How to parse aerospike backup file to regenerate data? - aerospike

In the backup file there are a lot of encoded values. How do I get back the original data.
For example there is
+ d q+LsiGs1gD9duJDbzQSXytajtCY=
which is of the format ["+"] [SP] ["d"] [SP] [{digest}] [LF] where q+LsiGs1gD9duJDbzQSXytajtCY= is the key digest. How would the get the primary key from this?
Also Map and List values are represented as opaque byte values. How do we restore the original Map and List?
I would currently need to do all this if I wanted to make a CSV dump out of the backup.

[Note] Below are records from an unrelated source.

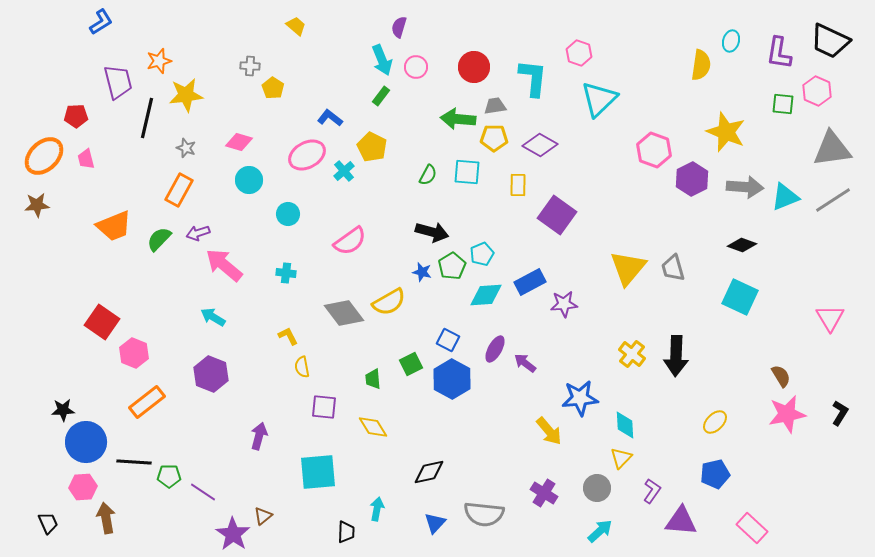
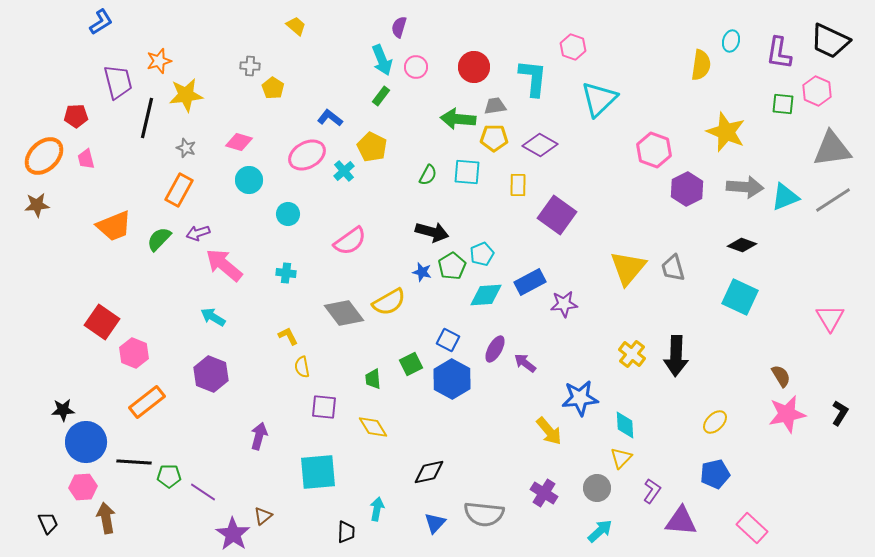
pink hexagon at (579, 53): moved 6 px left, 6 px up
purple hexagon at (692, 179): moved 5 px left, 10 px down
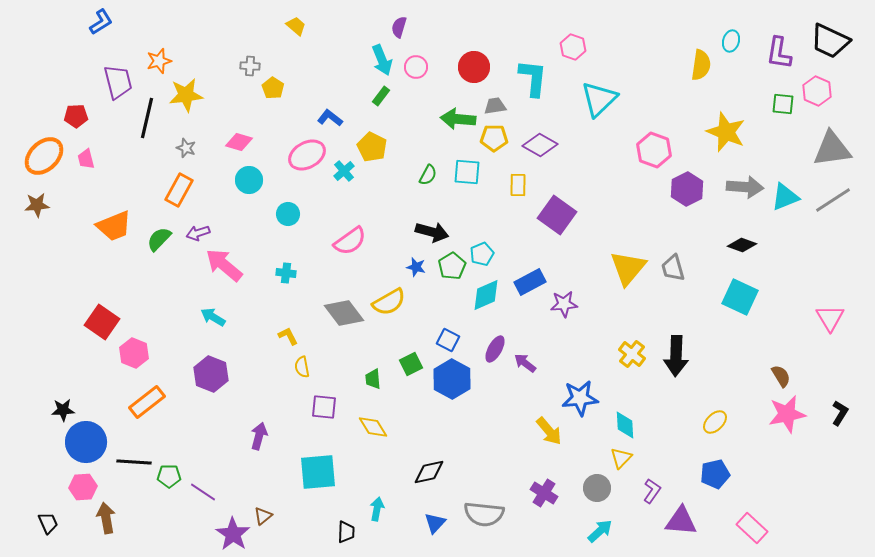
blue star at (422, 272): moved 6 px left, 5 px up
cyan diamond at (486, 295): rotated 20 degrees counterclockwise
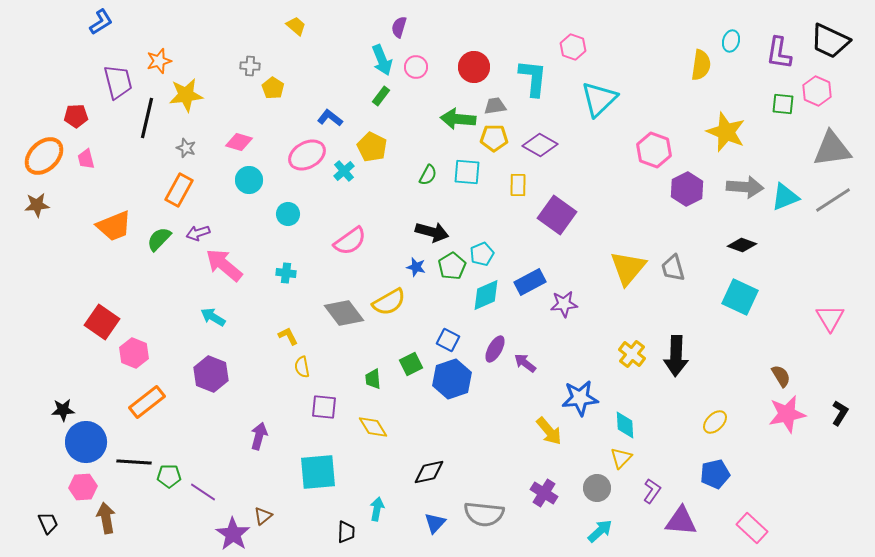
blue hexagon at (452, 379): rotated 12 degrees clockwise
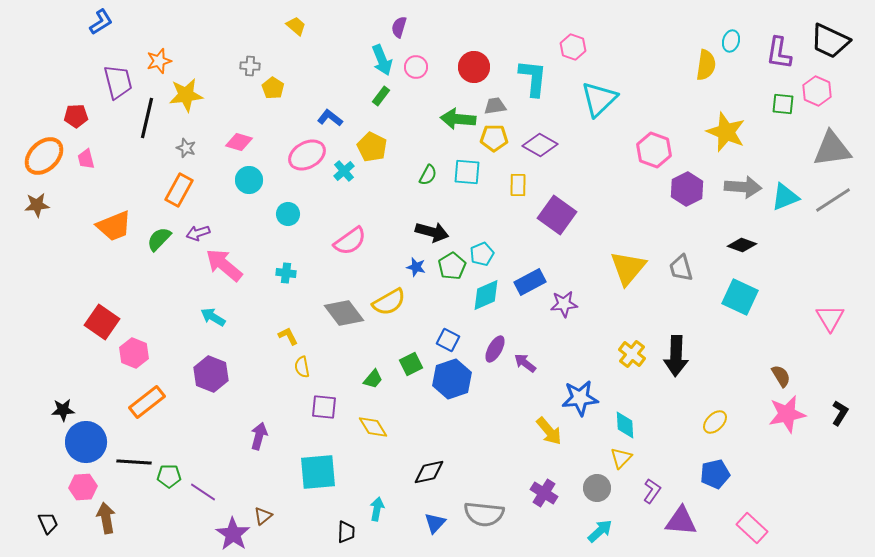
yellow semicircle at (701, 65): moved 5 px right
gray arrow at (745, 187): moved 2 px left
gray trapezoid at (673, 268): moved 8 px right
green trapezoid at (373, 379): rotated 135 degrees counterclockwise
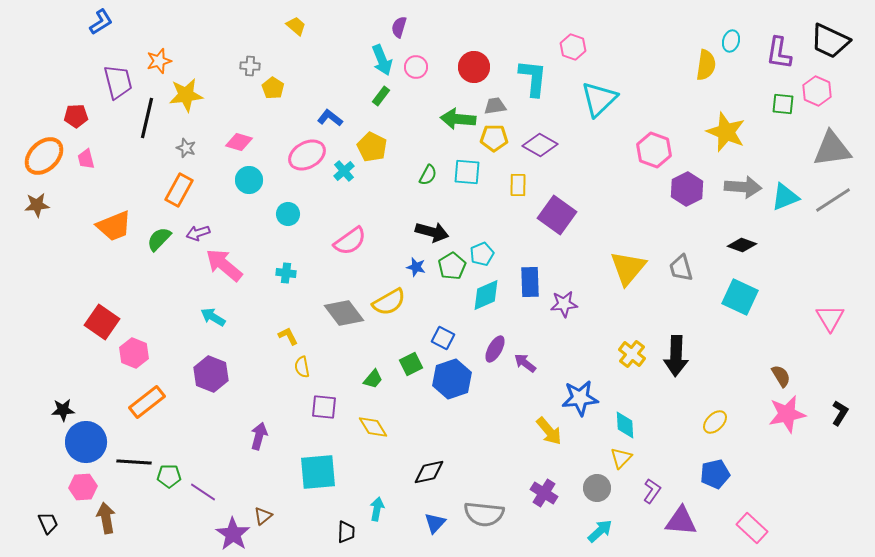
blue rectangle at (530, 282): rotated 64 degrees counterclockwise
blue square at (448, 340): moved 5 px left, 2 px up
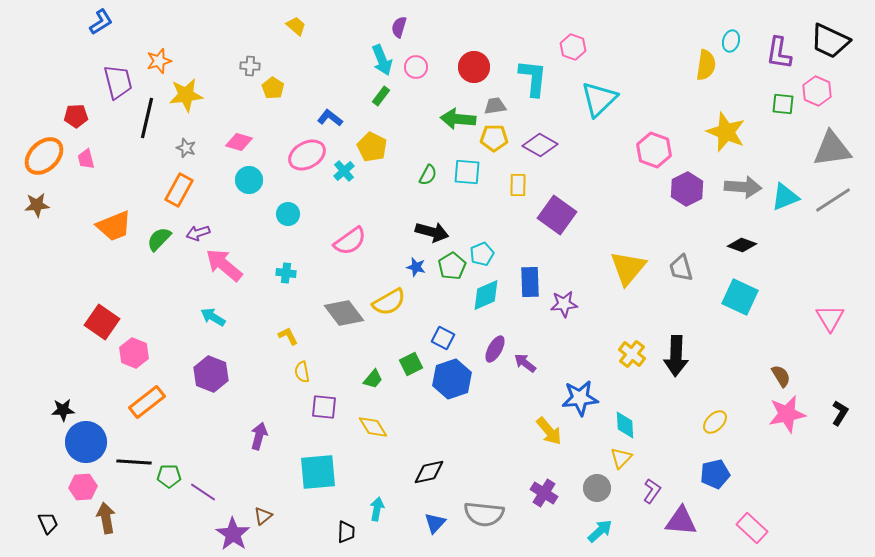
yellow semicircle at (302, 367): moved 5 px down
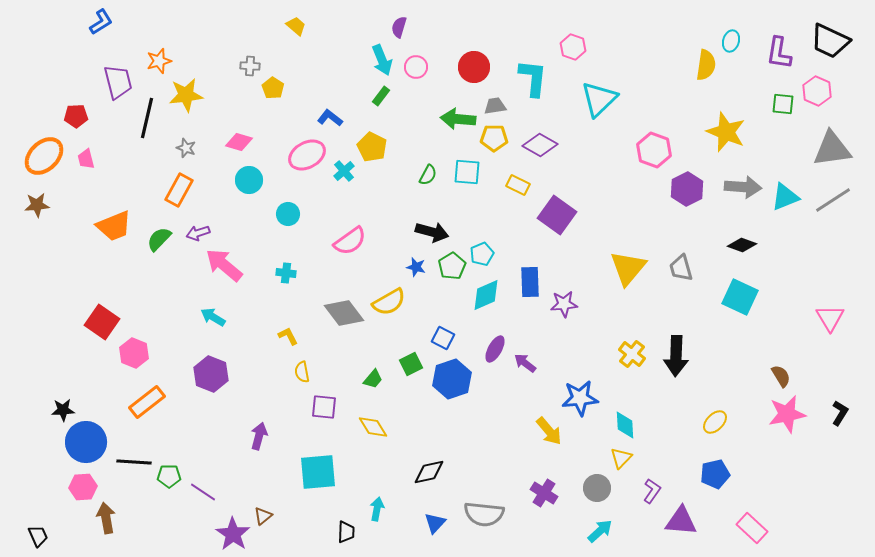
yellow rectangle at (518, 185): rotated 65 degrees counterclockwise
black trapezoid at (48, 523): moved 10 px left, 13 px down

The tool asbackup is an open source tool, as is asrestore. The file format is described in the repo aerospike/aerospike-tools-backup on GitHub.
Alternatively, you could use the Kafka connector to move data from Aerospike to another database via Kafka.
The easiest way to do what you're looking for is still to write a program that scans the target namespace, and parses each record into a csv format. You can use predicate filtering to only get records whose last-update-time is greater than a specific timestamp, giving you the progressive backup you want. See the PredExp class of the Java client and its examples.

Related

Architectural design clarrification

I built an API in nodejs+express that allows reactjs clients to upload CSV files(maximum size is atmost 1GB) to the server.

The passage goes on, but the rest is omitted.